Quel lunedì mattina iniziò con un’interrogazione a sorpresa d’italiano. Quando la Fragola si mise a scorrere con lo sguardo i nomi sul registro, sentii il cuore stringersi in una morsa. Non avevo studiato molto e certo si sarebbe notato.
Dopo alcuni interminabili secondi, la professoressa alzò lo sguardo, fissò Eraldo e gli fece cenno di venire accanto a lei.
Eraldo prese la sedia e la mise a lato della cattedra, si sedette e inspirò profondamente.
Fragola lo guardò negli occhi, impassibile, per alcuni istanti.
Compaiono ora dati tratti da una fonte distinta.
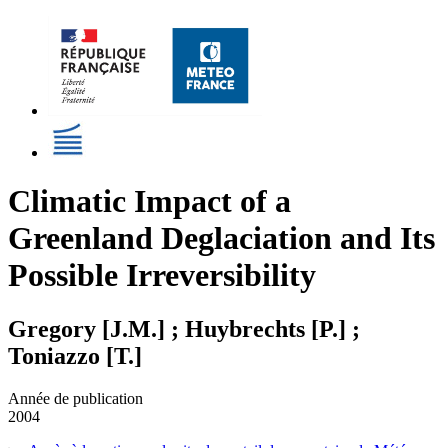
Climatic Impact of a
Greenland Deglaciation and Its
Possible Irreversibility
Gregory [J.M.] ; Huybrechts [P.] ;
Toniazzo [T.]
Année de publication
2004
“Manzoni” disse lei alla fine. “Cosa sai di Alessandro Manzoni?”
“Professoressa…” iniziò lui. “Ne abbiamo parlato poco, solo durante l’ultima ora di sabato…”
“Lo so benissimo” rispose lei. “Sei tu che non sembri saperne granché. Eppure se sei stato attento ricorderai che cosa ho detto…”
“Lei ha detto che Manzoni ha scritto I promessi sposi.”
“Anche i bambini sanno che Manzoni ha scritto I promessi sposi. Coraggio, dimmi qualcosa in più!”
“Io non ho mai studiato Manzoni prima di venire in Italia” si difese lui. “E lei non ha spiegato altro!”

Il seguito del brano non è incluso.